Records shown
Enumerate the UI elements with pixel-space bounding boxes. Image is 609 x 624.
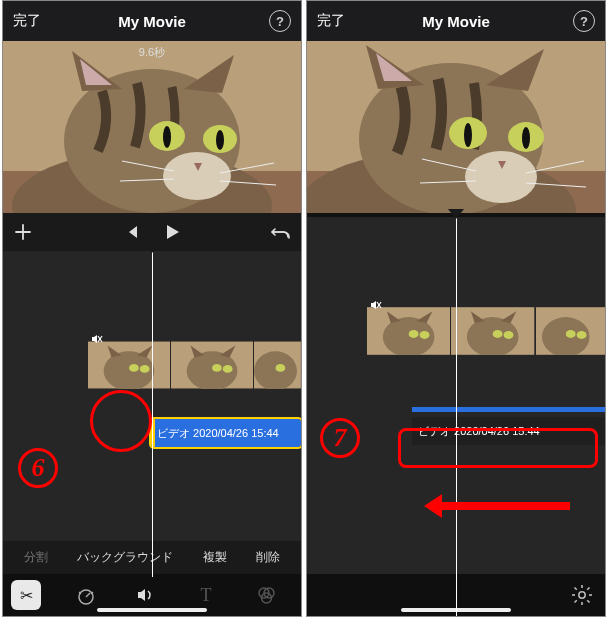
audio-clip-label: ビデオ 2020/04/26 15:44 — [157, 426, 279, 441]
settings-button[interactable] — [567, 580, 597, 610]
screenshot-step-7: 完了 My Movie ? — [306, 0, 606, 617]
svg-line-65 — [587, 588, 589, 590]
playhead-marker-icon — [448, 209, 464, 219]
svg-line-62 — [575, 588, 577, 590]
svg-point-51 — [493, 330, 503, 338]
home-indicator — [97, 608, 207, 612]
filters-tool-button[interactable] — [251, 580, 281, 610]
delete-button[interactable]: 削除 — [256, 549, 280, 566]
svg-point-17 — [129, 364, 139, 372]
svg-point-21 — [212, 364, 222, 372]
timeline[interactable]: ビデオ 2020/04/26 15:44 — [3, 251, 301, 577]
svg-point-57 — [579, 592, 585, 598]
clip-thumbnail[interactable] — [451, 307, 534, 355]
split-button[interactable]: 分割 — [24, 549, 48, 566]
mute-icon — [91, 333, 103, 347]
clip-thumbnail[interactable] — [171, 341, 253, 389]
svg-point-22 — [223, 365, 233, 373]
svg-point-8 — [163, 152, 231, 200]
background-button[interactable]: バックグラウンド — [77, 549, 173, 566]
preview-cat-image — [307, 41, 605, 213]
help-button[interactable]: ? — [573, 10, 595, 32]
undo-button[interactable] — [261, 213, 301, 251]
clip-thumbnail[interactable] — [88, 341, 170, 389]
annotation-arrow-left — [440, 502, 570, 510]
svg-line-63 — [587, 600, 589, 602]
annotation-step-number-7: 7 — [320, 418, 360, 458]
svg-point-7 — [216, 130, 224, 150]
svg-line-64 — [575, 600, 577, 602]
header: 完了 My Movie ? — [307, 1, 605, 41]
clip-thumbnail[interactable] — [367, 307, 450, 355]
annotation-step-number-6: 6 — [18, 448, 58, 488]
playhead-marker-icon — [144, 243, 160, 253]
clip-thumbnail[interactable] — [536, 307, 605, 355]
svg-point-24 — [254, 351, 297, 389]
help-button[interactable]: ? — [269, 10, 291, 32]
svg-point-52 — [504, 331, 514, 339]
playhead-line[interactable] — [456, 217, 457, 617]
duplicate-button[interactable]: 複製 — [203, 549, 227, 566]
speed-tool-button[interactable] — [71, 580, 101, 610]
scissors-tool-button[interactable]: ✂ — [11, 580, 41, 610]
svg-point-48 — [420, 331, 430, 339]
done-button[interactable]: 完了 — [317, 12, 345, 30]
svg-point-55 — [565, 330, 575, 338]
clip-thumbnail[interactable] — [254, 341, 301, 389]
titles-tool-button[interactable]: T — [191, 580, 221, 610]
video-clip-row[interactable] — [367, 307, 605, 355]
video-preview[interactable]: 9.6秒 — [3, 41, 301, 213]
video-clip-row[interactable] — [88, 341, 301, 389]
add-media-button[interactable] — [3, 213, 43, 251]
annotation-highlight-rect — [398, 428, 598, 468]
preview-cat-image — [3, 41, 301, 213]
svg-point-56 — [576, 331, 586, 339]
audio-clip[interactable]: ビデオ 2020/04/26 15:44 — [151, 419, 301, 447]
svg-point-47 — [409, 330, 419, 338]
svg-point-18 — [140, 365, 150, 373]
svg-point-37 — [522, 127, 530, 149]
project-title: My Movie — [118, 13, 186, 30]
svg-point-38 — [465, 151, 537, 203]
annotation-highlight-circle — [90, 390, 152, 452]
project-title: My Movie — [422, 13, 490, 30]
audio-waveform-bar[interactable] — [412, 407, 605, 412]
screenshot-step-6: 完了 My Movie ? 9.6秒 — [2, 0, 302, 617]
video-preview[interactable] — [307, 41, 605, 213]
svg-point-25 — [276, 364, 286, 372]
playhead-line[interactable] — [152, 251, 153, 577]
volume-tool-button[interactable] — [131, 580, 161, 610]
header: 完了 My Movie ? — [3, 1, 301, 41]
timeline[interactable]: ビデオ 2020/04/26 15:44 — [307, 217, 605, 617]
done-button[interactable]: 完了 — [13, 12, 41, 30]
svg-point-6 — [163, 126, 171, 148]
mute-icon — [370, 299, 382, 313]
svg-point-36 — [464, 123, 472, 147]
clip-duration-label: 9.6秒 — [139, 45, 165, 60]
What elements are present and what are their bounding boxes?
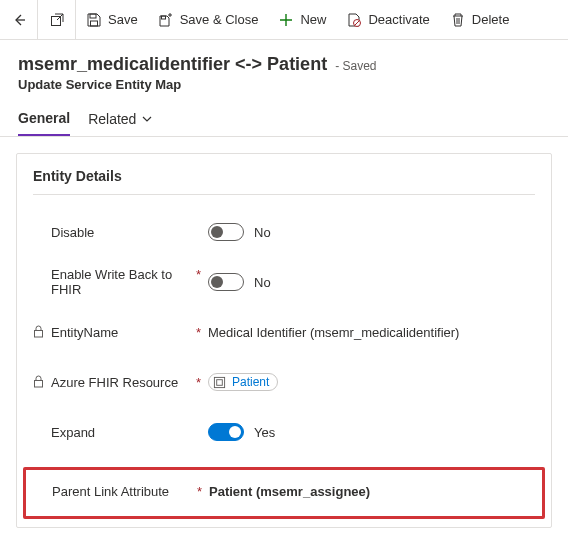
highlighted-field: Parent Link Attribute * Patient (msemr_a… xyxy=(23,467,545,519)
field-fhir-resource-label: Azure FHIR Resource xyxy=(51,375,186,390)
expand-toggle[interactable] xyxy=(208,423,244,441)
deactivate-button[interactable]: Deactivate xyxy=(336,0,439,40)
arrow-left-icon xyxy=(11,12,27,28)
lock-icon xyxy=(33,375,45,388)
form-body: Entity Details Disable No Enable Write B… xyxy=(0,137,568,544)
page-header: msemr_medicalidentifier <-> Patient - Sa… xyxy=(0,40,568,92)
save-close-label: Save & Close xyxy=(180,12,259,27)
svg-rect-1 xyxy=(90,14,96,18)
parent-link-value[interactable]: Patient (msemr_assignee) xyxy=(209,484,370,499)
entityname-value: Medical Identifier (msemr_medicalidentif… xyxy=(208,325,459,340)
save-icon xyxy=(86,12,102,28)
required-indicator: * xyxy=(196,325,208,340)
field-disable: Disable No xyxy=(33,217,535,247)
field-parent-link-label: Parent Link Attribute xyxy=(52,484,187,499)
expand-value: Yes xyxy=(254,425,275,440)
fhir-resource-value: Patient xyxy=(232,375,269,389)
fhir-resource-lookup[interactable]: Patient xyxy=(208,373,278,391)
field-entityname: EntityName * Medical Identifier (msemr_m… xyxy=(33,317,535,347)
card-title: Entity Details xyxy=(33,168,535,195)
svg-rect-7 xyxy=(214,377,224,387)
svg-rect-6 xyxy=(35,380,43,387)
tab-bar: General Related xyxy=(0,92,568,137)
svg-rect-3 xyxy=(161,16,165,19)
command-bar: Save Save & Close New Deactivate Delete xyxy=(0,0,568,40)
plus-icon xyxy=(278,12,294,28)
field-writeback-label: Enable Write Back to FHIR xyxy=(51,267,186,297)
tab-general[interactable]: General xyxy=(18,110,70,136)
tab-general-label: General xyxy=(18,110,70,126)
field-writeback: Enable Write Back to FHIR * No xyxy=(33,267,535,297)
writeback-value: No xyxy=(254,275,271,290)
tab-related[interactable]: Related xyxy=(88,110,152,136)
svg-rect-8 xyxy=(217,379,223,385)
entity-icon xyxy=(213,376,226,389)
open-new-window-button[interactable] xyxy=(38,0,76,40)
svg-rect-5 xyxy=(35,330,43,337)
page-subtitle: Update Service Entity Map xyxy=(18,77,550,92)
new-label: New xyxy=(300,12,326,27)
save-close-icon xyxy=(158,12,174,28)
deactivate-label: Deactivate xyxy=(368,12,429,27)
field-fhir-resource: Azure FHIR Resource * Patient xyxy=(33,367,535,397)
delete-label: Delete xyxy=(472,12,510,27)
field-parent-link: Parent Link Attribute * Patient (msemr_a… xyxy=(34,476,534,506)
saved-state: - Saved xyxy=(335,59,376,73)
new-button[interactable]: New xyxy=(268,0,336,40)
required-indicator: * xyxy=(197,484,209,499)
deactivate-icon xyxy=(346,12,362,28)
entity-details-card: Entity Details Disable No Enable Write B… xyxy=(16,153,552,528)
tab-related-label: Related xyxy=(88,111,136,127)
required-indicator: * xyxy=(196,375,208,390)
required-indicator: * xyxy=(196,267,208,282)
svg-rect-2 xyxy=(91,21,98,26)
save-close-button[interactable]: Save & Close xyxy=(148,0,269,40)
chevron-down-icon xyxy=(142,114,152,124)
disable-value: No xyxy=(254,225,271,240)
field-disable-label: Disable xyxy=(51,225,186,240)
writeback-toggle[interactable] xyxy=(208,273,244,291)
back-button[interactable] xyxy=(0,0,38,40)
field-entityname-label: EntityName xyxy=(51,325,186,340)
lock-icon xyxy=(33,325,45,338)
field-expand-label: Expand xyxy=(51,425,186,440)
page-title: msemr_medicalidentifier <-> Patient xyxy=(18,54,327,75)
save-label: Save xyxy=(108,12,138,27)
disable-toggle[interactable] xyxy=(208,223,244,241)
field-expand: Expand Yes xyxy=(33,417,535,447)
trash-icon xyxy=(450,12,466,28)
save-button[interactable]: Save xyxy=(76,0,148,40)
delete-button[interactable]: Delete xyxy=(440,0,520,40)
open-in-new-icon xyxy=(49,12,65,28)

Task requirements
Output each line of the listing above that has "indicator".

Your response
home-indicator — [97, 608, 207, 612]
required-indicator: * xyxy=(196,325,208,340)
required-indicator: * xyxy=(197,484,209,499)
required-indicator: * xyxy=(196,375,208,390)
required-indicator: * xyxy=(196,267,208,282)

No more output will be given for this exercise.